Now let’s see how we can leverage Lazy<T> to have all interfaces when we need them without any dependency instantiated until we need it.
using BucketPattern.Interface; using Microsoft.Extensions.DependencyInjection; namespace BucketPattern.Buckets; public class RepoBucket : IRepoBucket { private readonly IServiceProvider _serviceProvider; private readonly Lazy<IRepository1> _lazyRepo1; private readonly Lazy<IRepository2> _lazyRepo2; private readonly Lazy<IRepository3> _lazyRepo3; private readonly Lazy<IRepository4> _lazyRepo4; private readonly Lazy<IRepository5> _lazyRepo5; private readonly Lazy<IRepository6> _lazyRepo6; public RepoBucket(IServiceProvider serviceProvider) { _serviceProvider = serviceProvider; _lazyRepo1 = GetInstance<IRepository1>(); _lazyRepo2 = GetInstance<IRepository2>(); _lazyRepo3 = GetInstance<IRepository3>(); _lazyRepo4 = GetInstance<IRepository4>(); _lazyRepo5 = GetInstance<IRepository5>(); _lazyRepo6 = GetInstance<IRepository6>(); } private Lazy<T> GetInstance<T>() => new(_serviceProvider.GetRequiredService<T>()); public IRepository1 Repo1 => _lazyRepo1.Value; public IRepository2 Repo2 => _lazyRepo2.Value; public IRepository3 Repo3 => _lazyRepo3.Value; public IRepository4 Repo4 => _lazyRepo4.Value; public IRepository5 Repo5 => _lazyRepo5.Value; public IRepository6 Repo6 => _lazyRepo6.Value; }
Notice that I defined these lazy objects as read-only, and then defined the constructor of the class where I injected IServiceProvider. Once we need a repository service, the bucket will return an instance of that repository resolved by the ServiceProvider.

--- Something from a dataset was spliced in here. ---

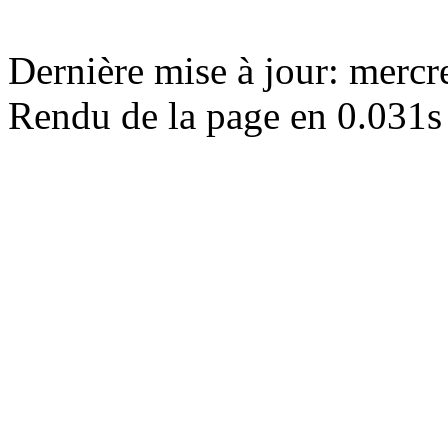
Dernière mise à jour: merc
Rendu de la page en 0.031s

Let’s see how this looks when you use it:
using BucketPattern.Buckets; using BucketPattern.Interfaces; namespace BucketPattern.Implementation; public class Service : IService { private readonly IRepoBucket _repoBucket; public Service(IRepoBucket repoBucket) { _repoBucket = repoBucket; } public async Task<string> MethodAsync() => _repoBucket.Repo1.GetInfo(); }
From this code, you can see that we only injected IRepoBucket, and we have all repositories in one bucket, and the code looks much cleaner and readable.
Wrapping up
This simple pattern helped me write readable and cleaner code. I hope you find the use of it and as always. Happy coding!